WASHINGTON—President Barack Obama suggested he's open to Congress passing a scaled-back health-care bill, potentially sacrificing much of his signature policy initiative as chaos engulfed Capitol Hill Wednesday.
Associated Press
The president said that he would be open to a scaled-back plan.
Top Democrats said they would press ahead despite growing doubts among rank-and-file members that they can pass a bill they've been laboring over for nearly a year. A host of ideas offered in recent days have lost favor.
One day after losing their filibuster-proof Senate majority in a Massachusetts special election, exhausted Senate Democrats looked downtrodden as they filed into their weekly lunch in a second-floor room at the Capitol. "People are hysterical right now," said one Senate aide.
Party members clashed openly over what to do next. Sen. Max Baucus, a top Senate Democrat, appeared to throw cold water on a bill that would focus only on stiffer insurance regulations. Rep. Charles Rangel, chairman of the House Ways and Means Committee, scotched another idea, a complicated parliamentary maneuver to usher a bill quickly to the president's desk.
In an interview with ABC News, President Obama said he would be open to scaling back the legislation in order to salvage it. "I would advise that we try to move quickly to coalesce around those elements in the package that people agree on," Mr. Obama said. White House Communications Director Dan Pfeiffer said later the president would prefer Congress to pass the comprehensive package, and hasn't given up on that option.

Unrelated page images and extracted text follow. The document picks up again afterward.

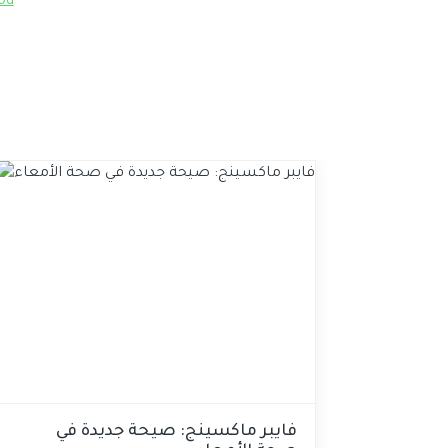
od
عالي بالبروتين
فايبر ماكسينج: صيحة جديدة في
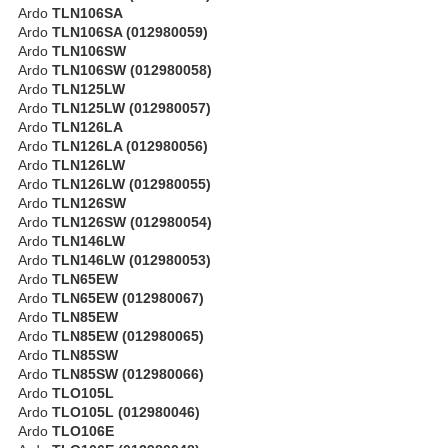
Ardo
TLN106SA
Ardo
TLN106SA (012980059)
Ardo
TLN106SW
Ardo
TLN106SW (012980058)
Ardo
TLN125LW
Ardo
TLN125LW (012980057)
Ardo
TLN126LA
Ardo
TLN126LA (012980056)
Ardo
TLN126LW
Ardo
TLN126LW (012980055)
Ardo
TLN126SW
Ardo
TLN126SW (012980054)
Ardo
TLN146LW
Ardo
TLN146LW (012980053)
Ardo
TLN65EW
Ardo
TLN65EW (012980067)
Ardo
TLN85EW
Ardo
TLN85EW (012980065)
Ardo
TLN85SW
Ardo
TLN85SW (012980066)
Ardo
TLO105L
Ardo
TLO105L (012980046)
Ardo
TLO106E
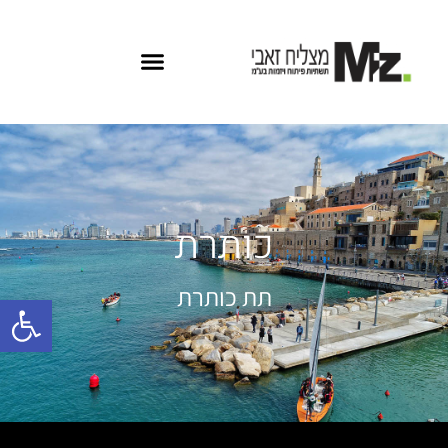
כותרת
תת כותרת
פתח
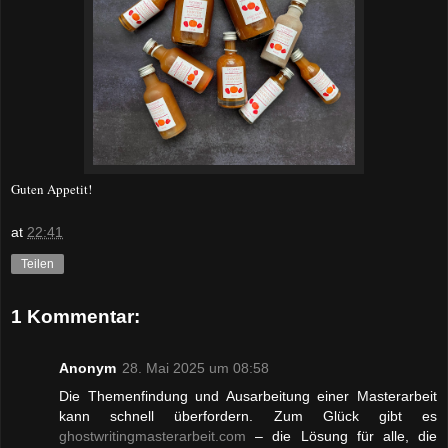
Guten Appetit!
at
22:41
Teilen
1 Kommentar:
Anonym
28. Mai 2025 um 08:58
Die Themenfindung und Ausarbeitung einer Masterarbeit
kann schnell überfordern. Zum Glück gibt es
ghostwritingmasterarbeit.com
– die Lösung für alle, die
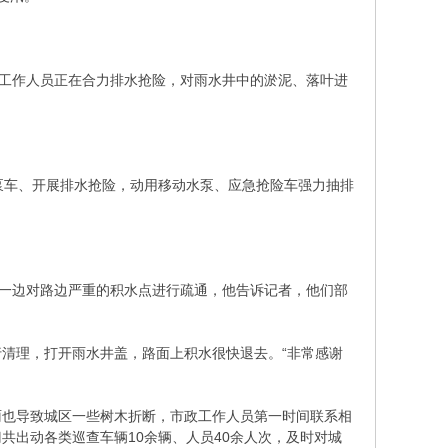
政工作人员正在合力排水抢险，对雨水井中的淤泥、落叶进
泵车、开展排水抢险，动用移动水泵、应急抢险车强力抽排
，一边对路边严重的积水点进行疏通，他告诉记者，他们部
清理，打开雨水井盖，路面上积水很快退去。“非常感谢
雨也导致城区一些树木折断，市政工作人员第一时间联系相
共出动各类巡查车辆10余辆、人员40余人次，及时对城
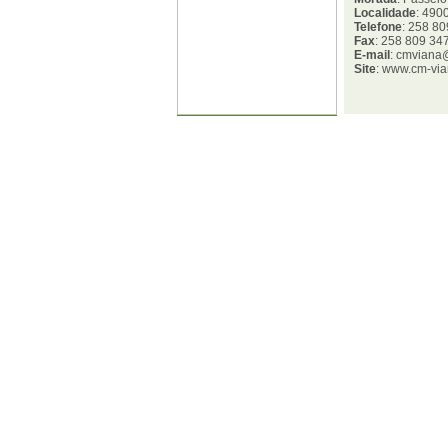
Localidade
: 49
Telefone
: 258 8
Fax
: 258 809 34
E-mail
: cmviana
Site
: www.cm-via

A pared-down bill could still restrict insurance companies from denying care and overcharging customers, but would likely jettison a mandate requiring everyone buy insurance. That provision opened Democrats to charges that they were unreasonably expanding the scope of government.
Without such a mandate, government would no longer need to raise as much money to subsidize the uninsured and expand Medicaid, and so wouldn't have to significantly raise taxes. A smaller bill could instead offer a more modest expansion of insurance coverage, help for small business to buy policies, and new cost controls, among other things.